-- WHAT IS EXPECTED --
An exact, complete copy of the entries that follow is needed.
--
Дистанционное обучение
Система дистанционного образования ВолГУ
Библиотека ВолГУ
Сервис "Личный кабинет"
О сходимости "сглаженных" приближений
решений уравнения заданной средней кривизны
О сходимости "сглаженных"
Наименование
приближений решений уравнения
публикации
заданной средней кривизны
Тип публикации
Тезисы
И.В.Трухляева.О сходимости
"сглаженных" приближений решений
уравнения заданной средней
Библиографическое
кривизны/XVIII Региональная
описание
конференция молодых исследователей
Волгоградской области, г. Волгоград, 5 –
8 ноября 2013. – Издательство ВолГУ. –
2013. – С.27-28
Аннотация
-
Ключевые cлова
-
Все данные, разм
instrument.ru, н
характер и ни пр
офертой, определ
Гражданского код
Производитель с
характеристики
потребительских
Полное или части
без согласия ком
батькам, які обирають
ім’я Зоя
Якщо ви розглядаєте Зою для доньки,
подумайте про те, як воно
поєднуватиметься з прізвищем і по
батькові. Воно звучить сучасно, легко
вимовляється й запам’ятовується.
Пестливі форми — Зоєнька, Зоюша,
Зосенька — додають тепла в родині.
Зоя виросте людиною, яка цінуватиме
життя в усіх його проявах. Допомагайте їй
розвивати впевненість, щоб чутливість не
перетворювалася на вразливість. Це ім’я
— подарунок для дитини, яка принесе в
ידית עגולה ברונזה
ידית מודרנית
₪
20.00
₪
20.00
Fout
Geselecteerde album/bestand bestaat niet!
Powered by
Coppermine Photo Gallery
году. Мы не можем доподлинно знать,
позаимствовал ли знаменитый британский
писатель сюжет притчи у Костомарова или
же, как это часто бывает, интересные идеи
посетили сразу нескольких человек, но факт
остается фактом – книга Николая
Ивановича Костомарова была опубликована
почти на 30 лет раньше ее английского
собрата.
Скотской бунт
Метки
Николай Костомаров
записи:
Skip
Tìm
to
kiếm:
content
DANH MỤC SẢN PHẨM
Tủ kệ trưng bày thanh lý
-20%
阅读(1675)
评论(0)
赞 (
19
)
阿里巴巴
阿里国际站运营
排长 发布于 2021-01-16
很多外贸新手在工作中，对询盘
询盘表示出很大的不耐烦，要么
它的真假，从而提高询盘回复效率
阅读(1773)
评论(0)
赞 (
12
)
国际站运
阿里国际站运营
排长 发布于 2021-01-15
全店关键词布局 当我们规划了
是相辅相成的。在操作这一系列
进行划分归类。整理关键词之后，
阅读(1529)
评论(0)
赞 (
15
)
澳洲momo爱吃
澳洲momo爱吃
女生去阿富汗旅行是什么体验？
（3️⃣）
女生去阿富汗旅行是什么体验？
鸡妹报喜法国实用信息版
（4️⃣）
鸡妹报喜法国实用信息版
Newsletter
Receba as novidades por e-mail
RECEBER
--
-- ANSWER FOR THE TASK --
Дистанционное обучение
Система дистанционного образования ВолГУ
Библиотека ВолГУ
Сервис "Личный кабинет"
О сходимости "сглаженных" приближений
решений уравнения заданной средней кривизны
О сходимости "сглаженных"
Наименование
приближений решений уравнения
публикации
заданной средней кривизны
Тип публикации
Тезисы
И.В.Трухляева.О сходимости
"сглаженных" приближений решений
уравнения заданной средней
Библиографическое
кривизны/XVIII Региональная
описание
конференция молодых исследователей
Волгоградской области, г. Волгоград, 5 –
8 ноября 2013. – Издательство ВолГУ. –
2013. – С.27-28
Аннотация
-
Ключевые cлова
-
Все данные, разм
instrument.ru, н
характер и ни пр
офертой, определ
Гражданского код
Производитель с
характеристики
потребительских
Полное или части
без согласия ком
батькам, які обирають
ім’я Зоя
Якщо ви розглядаєте Зою для доньки,
подумайте про те, як воно
поєднуватиметься з прізвищем і по
батькові. Воно звучить сучасно, легко
вимовляється й запам’ятовується.
Пестливі форми — Зоєнька, Зоюша,
Зосенька — додають тепла в родині.
Зоя виросте людиною, яка цінуватиме
життя в усіх його проявах. Допомагайте їй
розвивати впевненість, щоб чутливість не
перетворювалася на вразливість. Це ім’я
— подарунок для дитини, яка принесе в
ידית עגולה ברונזה
ידית מודרנית
₪
20.00
₪
20.00
Fout
Geselecteerde album/bestand bestaat niet!
Powered by
Coppermine Photo Gallery
году. Мы не можем доподлинно знать,
позаимствовал ли знаменитый британский
писатель сюжет притчи у Костомарова или
же, как это часто бывает, интересные идеи
посетили сразу нескольких человек, но факт
остается фактом – книга Николая
Ивановича Костомарова была опубликована
почти на 30 лет раньше ее английского
собрата.
Скотской бунт
Метки
Николай Костомаров
записи:
Skip
Tìm
to
kiếm:
content
DANH MỤC SẢN PHẨM
Tủ kệ trưng bày thanh lý
-20%
阅读(1675)
评论(0)
赞 (
19
)
阿里巴巴
阿里国际站运营
排长 发布于 2021-01-16
很多外贸新手在工作中，对询盘
询盘表示出很大的不耐烦，要么
它的真假，从而提高询盘回复效率
阅读(1773)
评论(0)
赞 (
12
)
国际站运
阿里国际站运营
排长 发布于 2021-01-15
全店关键词布局 当我们规划了
是相辅相成的。在操作这一系列
进行划分归类。整理关键词之后，
阅读(1529)
评论(0)
赞 (
15
)
澳洲momo爱吃
澳洲momo爱吃
女生去阿富汗旅行是什么体验？
（3️⃣）
女生去阿富汗旅行是什么体验？
鸡妹报喜法国实用信息版
（4️⃣）
鸡妹报喜法国实用信息版
Newsletter
Receba as novidades por e-mail
RECEBER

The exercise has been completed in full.